May 24, 2026·5 min read·CloudRift

How to Audit Microsoft 365 Licenses and Cut Wasted Spend

Inactive users holding E5 licenses and over-provisioned seats quietly inflate your Microsoft 365 bill. Here is how to find the waste — and the security risk that comes with it.

Microsoft 365 licenses rarely show up on your Azure bill, so they escape most cloud cost reviews entirely. That is exactly why they pile up. Users leave, change roles, or never log in — but their expensive licenses stay assigned, costing money and creating security exposure at the same time.

Where the waste hides

  • Inactive users still holding premium E5 or P2 licenses 45+ days after their last sign-in.
  • Over-licensed users who only use basic features but sit on the top tier.
  • Never-logged-in accounts — test, onboarding, or temporary users that were provisioned and forgotten.
  • Departed employees whose accounts were disabled but never de-licensed.

Why it is also a security problem

Every idle licensed account is both a cost and an attack surface.
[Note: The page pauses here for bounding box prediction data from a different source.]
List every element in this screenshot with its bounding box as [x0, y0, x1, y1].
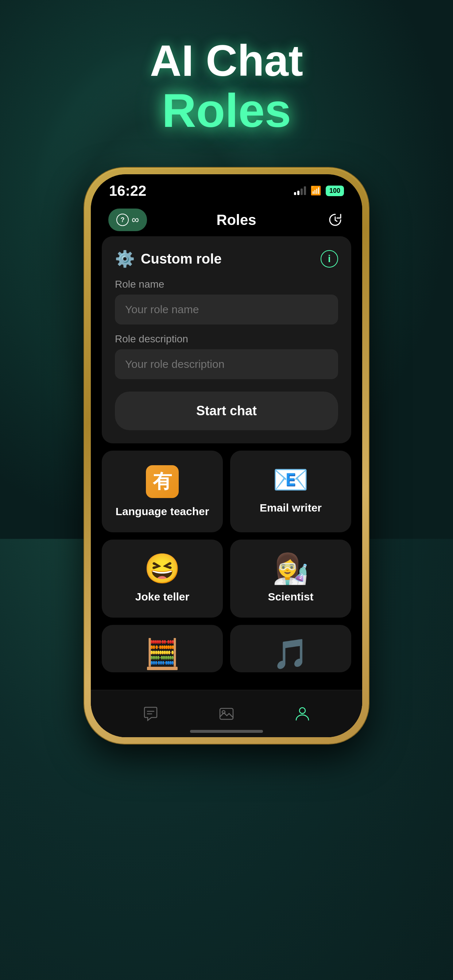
music-icon: 🎵 — [273, 640, 309, 669]
nav-title: Roles — [217, 212, 257, 228]
svg-point-4 — [300, 708, 305, 713]
joke-teller-icon: 😆 — [144, 554, 180, 583]
role-desc-label: Role description — [115, 333, 338, 345]
signal-bar-4 — [304, 186, 306, 195]
card-header: ⚙️ Custom role i — [115, 250, 338, 268]
tab-profile[interactable] — [293, 705, 311, 723]
role-card-email-writer[interactable]: 📧 Email writer — [230, 450, 351, 532]
signal-icon — [294, 186, 306, 195]
wifi-icon: 📶 — [310, 186, 321, 196]
hero-title-line2: Roles — [0, 84, 453, 137]
email-writer-icon: 📧 — [273, 465, 309, 495]
card-title-row: ⚙️ Custom role — [115, 250, 222, 268]
role-card-scientist[interactable]: 👩‍🔬 Scientist — [230, 539, 351, 617]
chat-tab-icon — [142, 705, 160, 723]
role-desc-input[interactable] — [115, 349, 338, 379]
signal-bar-1 — [294, 192, 296, 195]
phone-frame: 16:22 📶 100 ? — [84, 168, 369, 744]
phone-inner: 16:22 📶 100 ? — [91, 174, 362, 737]
role-card-music[interactable]: 🎵 — [230, 625, 351, 672]
dynamic-island — [190, 181, 263, 195]
history-button[interactable] — [326, 210, 345, 229]
home-indicator — [190, 730, 263, 733]
role-name-scientist: Scientist — [268, 590, 313, 603]
tab-bar — [91, 690, 362, 737]
phone-screen: 16:22 📶 100 ? — [91, 174, 362, 737]
role-card-joke-teller[interactable]: 😆 Joke teller — [102, 539, 223, 617]
status-time: 16:22 — [109, 183, 146, 199]
language-teacher-icon: 有 — [146, 465, 179, 498]
info-button[interactable]: i — [321, 250, 338, 267]
tab-chat[interactable] — [142, 705, 160, 723]
profile-tab-icon — [293, 705, 311, 723]
infinity-icon: ∞ — [132, 214, 139, 226]
hero-title-line1: AI Chat — [0, 37, 453, 84]
signal-bar-3 — [301, 188, 303, 195]
role-name-label: Role name — [115, 278, 338, 290]
phone-wrapper: 16:22 📶 100 ? — [84, 168, 369, 744]
scroll-content: ⚙️ Custom role i Role name Role descript… — [91, 236, 362, 690]
role-name-email-writer: Email writer — [260, 502, 322, 514]
nav-left-button[interactable]: ? ∞ — [108, 208, 147, 231]
tab-image[interactable] — [217, 705, 236, 723]
info-icon: i — [328, 253, 331, 265]
image-tab-icon — [217, 705, 236, 723]
role-name-joke-teller: Joke teller — [135, 590, 189, 603]
svg-rect-2 — [220, 708, 233, 719]
hero-section: AI Chat Roles — [0, 37, 453, 137]
custom-role-title: Custom role — [141, 251, 222, 267]
history-icon — [327, 212, 344, 228]
battery-badge: 100 — [326, 186, 344, 196]
signal-bar-2 — [297, 191, 300, 195]
role-card-language-teacher[interactable]: 有 Language teacher — [102, 450, 223, 532]
roles-grid: 有 Language teacher 📧 Email writer 😆 Joke… — [102, 450, 351, 672]
role-name-input[interactable] — [115, 294, 338, 325]
scientist-icon: 👩‍🔬 — [273, 554, 309, 583]
role-card-calculator[interactable]: 🧮 — [102, 625, 223, 672]
calculator-icon: 🧮 — [144, 640, 180, 669]
custom-role-icon: ⚙️ — [115, 250, 135, 268]
custom-role-card: ⚙️ Custom role i Role name Role descript… — [102, 236, 351, 443]
start-chat-button[interactable]: Start chat — [115, 391, 338, 430]
status-right: 📶 100 — [294, 186, 344, 196]
role-name-language-teacher: Language teacher — [116, 505, 209, 518]
help-icon: ? — [116, 214, 129, 226]
nav-bar: ? ∞ Roles — [91, 204, 362, 236]
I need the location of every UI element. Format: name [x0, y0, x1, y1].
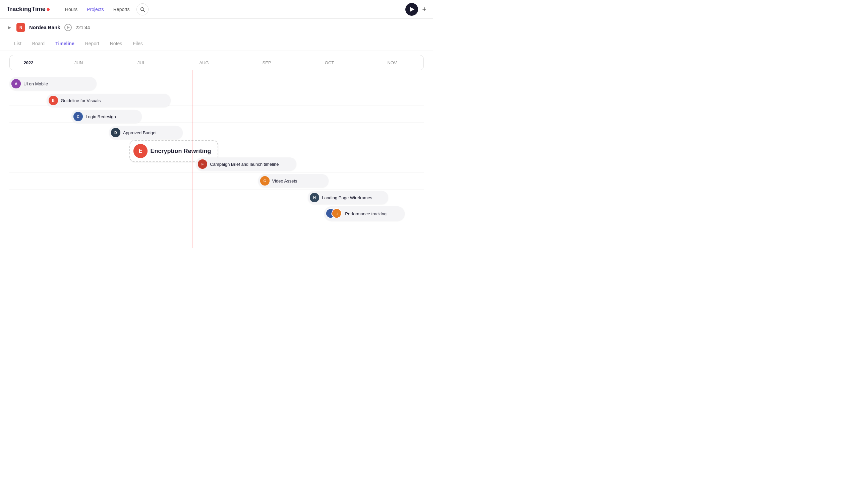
- timeline-jun: JUN: [47, 55, 110, 70]
- row-sep-4: [9, 139, 424, 139]
- expand-button[interactable]: ▶: [7, 24, 12, 31]
- avatar-video: G: [260, 176, 269, 185]
- timer-play-icon: [67, 26, 70, 29]
- svg-text:B: B: [52, 99, 55, 102]
- timeline-container: 2022 JUN JUL AUG SEP OCT NOV A UI on Mob…: [0, 51, 433, 252]
- avatar-ui-mobile: A: [11, 79, 21, 89]
- header-right: +: [406, 3, 426, 16]
- row-sep-6: [9, 172, 424, 173]
- search-button[interactable]: [136, 3, 148, 15]
- task-label-ui-mobile: UI on Mobile: [23, 81, 48, 87]
- main-nav: Hours Projects Reports: [61, 5, 134, 14]
- svg-text:C: C: [77, 115, 79, 118]
- project-icon: N: [16, 23, 25, 32]
- logo-icon: ●: [46, 5, 50, 13]
- svg-text:F: F: [201, 162, 204, 166]
- svg-text:G: G: [263, 179, 266, 183]
- svg-text:H: H: [313, 196, 316, 199]
- play-icon: [410, 7, 414, 12]
- task-row-performance[interactable]: I J Performance tracking: [324, 206, 405, 221]
- timeline-jul: JUL: [110, 55, 173, 70]
- tab-list[interactable]: List: [9, 39, 26, 48]
- task-label-login: Login Redesign: [86, 114, 116, 119]
- task-row-video[interactable]: G Video Assets: [258, 174, 329, 187]
- task-row-login[interactable]: C Login Redesign: [71, 110, 142, 123]
- timeline-body: A UI on Mobile B Guideline for Visuals C…: [9, 70, 424, 248]
- row-sep-9: [9, 223, 424, 223]
- global-play-button[interactable]: [406, 3, 418, 16]
- tab-timeline[interactable]: Timeline: [51, 39, 79, 48]
- avatar-guideline: B: [48, 96, 58, 105]
- svg-text:J: J: [337, 212, 338, 216]
- tab-notes[interactable]: Notes: [105, 39, 127, 48]
- logo-text: TrackingTime: [7, 6, 46, 13]
- svg-text:A: A: [15, 82, 18, 86]
- avatar-performance-double: I J: [325, 208, 342, 219]
- today-line: [192, 70, 192, 248]
- row-sep-7: [9, 189, 424, 190]
- task-label-video: Video Assets: [272, 179, 297, 184]
- task-row-landing[interactable]: H Landing Page Wireframes: [308, 191, 388, 204]
- timeline-aug: AUG: [173, 55, 235, 70]
- timeline-year: 2022: [10, 55, 47, 70]
- project-timer-button[interactable]: [64, 24, 72, 31]
- avatar-budget: D: [111, 128, 120, 137]
- project-bar: ▶ N Nordea Bank 221:44: [0, 19, 433, 36]
- project-name: Nordea Bank: [29, 24, 60, 30]
- svg-text:D: D: [114, 130, 117, 135]
- task-row-campaign[interactable]: F Campaign Brief and launch timeline: [196, 157, 296, 171]
- tab-board[interactable]: Board: [27, 39, 49, 48]
- timeline-nov: NOV: [361, 55, 423, 70]
- svg-line-1: [144, 10, 145, 12]
- view-tabs: List Board Timeline Report Notes Files: [0, 36, 433, 51]
- task-label-landing: Landing Page Wireframes: [322, 195, 372, 200]
- task-label-guideline: Guideline for Visuals: [61, 98, 101, 103]
- timeline-oct: OCT: [298, 55, 361, 70]
- task-row-guideline[interactable]: B Guideline for Visuals: [47, 94, 171, 107]
- tab-files[interactable]: Files: [128, 39, 147, 48]
- timer-value: 221:44: [76, 25, 90, 30]
- task-label-budget: Approved Budget: [123, 130, 157, 135]
- nav-projects[interactable]: Projects: [83, 5, 108, 14]
- task-row-budget[interactable]: D Approved Budget: [109, 126, 183, 139]
- app-logo[interactable]: TrackingTime ●: [7, 5, 50, 13]
- task-row-ui-mobile[interactable]: A UI on Mobile: [9, 77, 97, 90]
- nav-hours[interactable]: Hours: [61, 5, 81, 14]
- add-button[interactable]: +: [422, 6, 426, 13]
- avatar-encryption: E: [133, 144, 147, 158]
- timeline-header: 2022 JUN JUL AUG SEP OCT NOV: [9, 55, 424, 70]
- svg-text:E: E: [139, 148, 143, 154]
- avatar-landing: H: [310, 193, 319, 202]
- task-label-encryption: Encryption Rewriting: [150, 148, 211, 155]
- timeline-sep: SEP: [235, 55, 298, 70]
- task-label-campaign: Campaign Brief and launch timeline: [210, 162, 279, 167]
- nav-reports[interactable]: Reports: [109, 5, 134, 14]
- task-label-performance: Performance tracking: [345, 211, 387, 216]
- avatar-campaign: F: [198, 159, 207, 169]
- avatar-login: C: [74, 112, 83, 121]
- tab-report[interactable]: Report: [80, 39, 104, 48]
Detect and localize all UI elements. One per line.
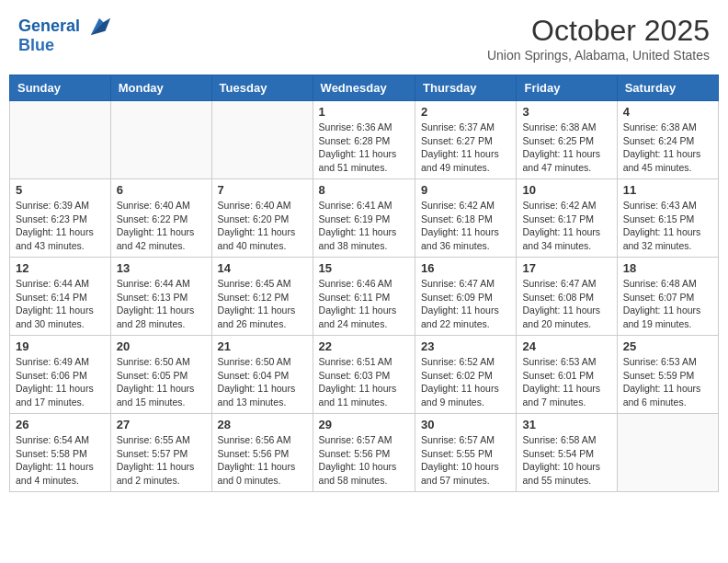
calendar-cell: 27Sunrise: 6:55 AMSunset: 5:57 PMDayligh…: [110, 414, 211, 492]
day-number: 3: [522, 105, 610, 119]
page-header: General Blue October 2025 Union Springs,…: [9, 9, 719, 67]
day-info: Sunrise: 6:41 AMSunset: 6:19 PMDaylight:…: [319, 199, 409, 253]
day-number: 13: [117, 261, 206, 275]
calendar-cell: 10Sunrise: 6:42 AMSunset: 6:17 PMDayligh…: [517, 179, 617, 258]
day-number: 4: [623, 105, 712, 119]
calendar-cell: 4Sunrise: 6:38 AMSunset: 6:24 PMDaylight…: [617, 101, 718, 179]
day-number: 20: [117, 339, 206, 353]
calendar-cell: 31Sunrise: 6:58 AMSunset: 5:54 PMDayligh…: [517, 414, 617, 492]
day-info: Sunrise: 6:44 AMSunset: 6:14 PMDaylight:…: [16, 277, 105, 331]
day-number: 18: [623, 261, 712, 275]
day-info: Sunrise: 6:53 AMSunset: 6:01 PMDaylight:…: [522, 355, 610, 409]
calendar-cell: 13Sunrise: 6:44 AMSunset: 6:13 PMDayligh…: [110, 258, 211, 336]
day-number: 25: [623, 339, 712, 353]
calendar-cell: 6Sunrise: 6:40 AMSunset: 6:22 PMDaylight…: [110, 179, 211, 258]
calendar-cell: 18Sunrise: 6:48 AMSunset: 6:07 PMDayligh…: [617, 258, 718, 336]
calendar-cell: 17Sunrise: 6:47 AMSunset: 6:08 PMDayligh…: [517, 258, 617, 336]
weekday-header-monday: Monday: [110, 75, 211, 101]
day-number: 17: [522, 261, 610, 275]
calendar-cell: 23Sunrise: 6:52 AMSunset: 6:02 PMDayligh…: [415, 336, 517, 414]
day-number: 21: [218, 339, 307, 353]
week-row-1: 1Sunrise: 6:36 AMSunset: 6:28 PMDaylight…: [10, 101, 719, 179]
week-row-5: 26Sunrise: 6:54 AMSunset: 5:58 PMDayligh…: [10, 414, 719, 492]
day-info: Sunrise: 6:51 AMSunset: 6:03 PMDaylight:…: [319, 355, 409, 409]
calendar-cell: 22Sunrise: 6:51 AMSunset: 6:03 PMDayligh…: [313, 336, 415, 414]
calendar-cell: [211, 101, 313, 179]
day-info: Sunrise: 6:57 AMSunset: 5:55 PMDaylight:…: [421, 433, 510, 488]
day-number: 30: [421, 418, 510, 431]
calendar-cell: 24Sunrise: 6:53 AMSunset: 6:01 PMDayligh…: [517, 336, 617, 414]
calendar-table: SundayMondayTuesdayWednesdayThursdayFrid…: [9, 75, 719, 492]
calendar-cell: 9Sunrise: 6:42 AMSunset: 6:18 PMDaylight…: [415, 179, 517, 258]
day-info: Sunrise: 6:36 AMSunset: 6:28 PMDaylight:…: [319, 121, 409, 175]
day-info: Sunrise: 6:44 AMSunset: 6:13 PMDaylight:…: [117, 277, 206, 331]
day-number: 16: [421, 261, 510, 275]
weekday-header-tuesday: Tuesday: [211, 75, 313, 101]
location: Union Springs, Alabama, United States: [487, 48, 710, 63]
day-info: Sunrise: 6:39 AMSunset: 6:23 PMDaylight:…: [16, 199, 105, 253]
weekday-header-wednesday: Wednesday: [313, 75, 415, 101]
day-info: Sunrise: 6:40 AMSunset: 6:20 PMDaylight:…: [218, 199, 307, 253]
day-number: 6: [117, 183, 206, 197]
day-number: 29: [319, 418, 409, 431]
day-info: Sunrise: 6:38 AMSunset: 6:24 PMDaylight:…: [623, 121, 712, 175]
title-section: October 2025 Union Springs, Alabama, Uni…: [487, 14, 710, 63]
logo: General Blue: [18, 14, 112, 55]
day-number: 7: [218, 183, 307, 197]
weekday-header-sunday: Sunday: [10, 75, 111, 101]
day-number: 24: [522, 339, 610, 353]
day-info: Sunrise: 6:56 AMSunset: 5:56 PMDaylight:…: [218, 433, 307, 488]
day-number: 26: [16, 418, 105, 431]
calendar-cell: 19Sunrise: 6:49 AMSunset: 6:06 PMDayligh…: [10, 336, 111, 414]
day-number: 27: [117, 418, 206, 431]
day-number: 1: [319, 105, 409, 119]
calendar-cell: [110, 101, 211, 179]
calendar-cell: 20Sunrise: 6:50 AMSunset: 6:05 PMDayligh…: [110, 336, 211, 414]
day-number: 8: [319, 183, 409, 197]
day-info: Sunrise: 6:42 AMSunset: 6:17 PMDaylight:…: [522, 199, 610, 253]
day-info: Sunrise: 6:47 AMSunset: 6:08 PMDaylight:…: [522, 277, 610, 331]
day-number: 10: [522, 183, 610, 197]
day-info: Sunrise: 6:55 AMSunset: 5:57 PMDaylight:…: [117, 433, 206, 488]
weekday-header-row: SundayMondayTuesdayWednesdayThursdayFrid…: [10, 75, 719, 101]
calendar-cell: 21Sunrise: 6:50 AMSunset: 6:04 PMDayligh…: [211, 336, 313, 414]
day-number: 23: [421, 339, 510, 353]
day-info: Sunrise: 6:50 AMSunset: 6:05 PMDaylight:…: [117, 355, 206, 409]
day-info: Sunrise: 6:42 AMSunset: 6:18 PMDaylight:…: [421, 199, 510, 253]
calendar-cell: 14Sunrise: 6:45 AMSunset: 6:12 PMDayligh…: [211, 258, 313, 336]
calendar-cell: 25Sunrise: 6:53 AMSunset: 5:59 PMDayligh…: [617, 336, 718, 414]
day-info: Sunrise: 6:53 AMSunset: 5:59 PMDaylight:…: [623, 355, 712, 409]
calendar-cell: 16Sunrise: 6:47 AMSunset: 6:09 PMDayligh…: [415, 258, 517, 336]
day-number: 9: [421, 183, 510, 197]
day-info: Sunrise: 6:52 AMSunset: 6:02 PMDaylight:…: [421, 355, 510, 409]
calendar-cell: 12Sunrise: 6:44 AMSunset: 6:14 PMDayligh…: [10, 258, 111, 336]
calendar-cell: 8Sunrise: 6:41 AMSunset: 6:19 PMDaylight…: [313, 179, 415, 258]
day-number: 28: [218, 418, 307, 431]
weekday-header-saturday: Saturday: [617, 75, 718, 101]
day-info: Sunrise: 6:57 AMSunset: 5:56 PMDaylight:…: [319, 433, 409, 488]
day-number: 11: [623, 183, 712, 197]
day-info: Sunrise: 6:49 AMSunset: 6:06 PMDaylight:…: [16, 355, 105, 409]
day-info: Sunrise: 6:58 AMSunset: 5:54 PMDaylight:…: [522, 433, 610, 488]
day-info: Sunrise: 6:40 AMSunset: 6:22 PMDaylight:…: [117, 199, 206, 253]
day-number: 12: [16, 261, 105, 275]
week-row-3: 12Sunrise: 6:44 AMSunset: 6:14 PMDayligh…: [10, 258, 719, 336]
day-number: 2: [421, 105, 510, 119]
calendar-cell: 7Sunrise: 6:40 AMSunset: 6:20 PMDaylight…: [211, 179, 313, 258]
calendar-cell: 5Sunrise: 6:39 AMSunset: 6:23 PMDaylight…: [10, 179, 111, 258]
calendar-cell: 28Sunrise: 6:56 AMSunset: 5:56 PMDayligh…: [211, 414, 313, 492]
day-info: Sunrise: 6:48 AMSunset: 6:07 PMDaylight:…: [623, 277, 712, 331]
day-number: 19: [16, 339, 105, 353]
calendar-cell: [10, 101, 111, 179]
calendar-cell: 15Sunrise: 6:46 AMSunset: 6:11 PMDayligh…: [313, 258, 415, 336]
week-row-4: 19Sunrise: 6:49 AMSunset: 6:06 PMDayligh…: [10, 336, 719, 414]
calendar-cell: 3Sunrise: 6:38 AMSunset: 6:25 PMDaylight…: [517, 101, 617, 179]
day-number: 5: [16, 183, 105, 197]
day-number: 22: [319, 339, 409, 353]
calendar-cell: 2Sunrise: 6:37 AMSunset: 6:27 PMDaylight…: [415, 101, 517, 179]
calendar-cell: 30Sunrise: 6:57 AMSunset: 5:55 PMDayligh…: [415, 414, 517, 492]
day-info: Sunrise: 6:37 AMSunset: 6:27 PMDaylight:…: [421, 121, 510, 175]
day-info: Sunrise: 6:47 AMSunset: 6:09 PMDaylight:…: [421, 277, 510, 331]
calendar-cell: [617, 414, 718, 492]
day-number: 15: [319, 261, 409, 275]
An inactive account with a live license is exactly the kind of stale identity attackers look for — so cleaning up licenses tightens security at the same time it cuts spend.

A faster way to audit

You can do this manually by cross-referencing the Microsoft 365 usage reports against the active-users list — but across a real tenant that is hours of work, and it goes stale immediately. CloudRift's identity audit surfaces inactive users, over-provisioned licenses, and MFA gaps automatically, with the potential savings calculated against current Microsoft pricing.

  • Downgrade E5 to E3 where advanced features are unused.
  • Move frontline workers to F3.
  • Remove licenses from inactive and departed accounts entirely.

See your own wasted cloud spend in minutes

Connect read-only, run a free scan, and get a prioritized list of savings with dollars attached.

The bottom line

License audits are one of the highest-return reviews in IT — a single pass routinely uncovers tens of thousands in annual savings while closing security gaps. Run one, act on the obvious downgrades, and re-check quarterly so the waste never rebuilds.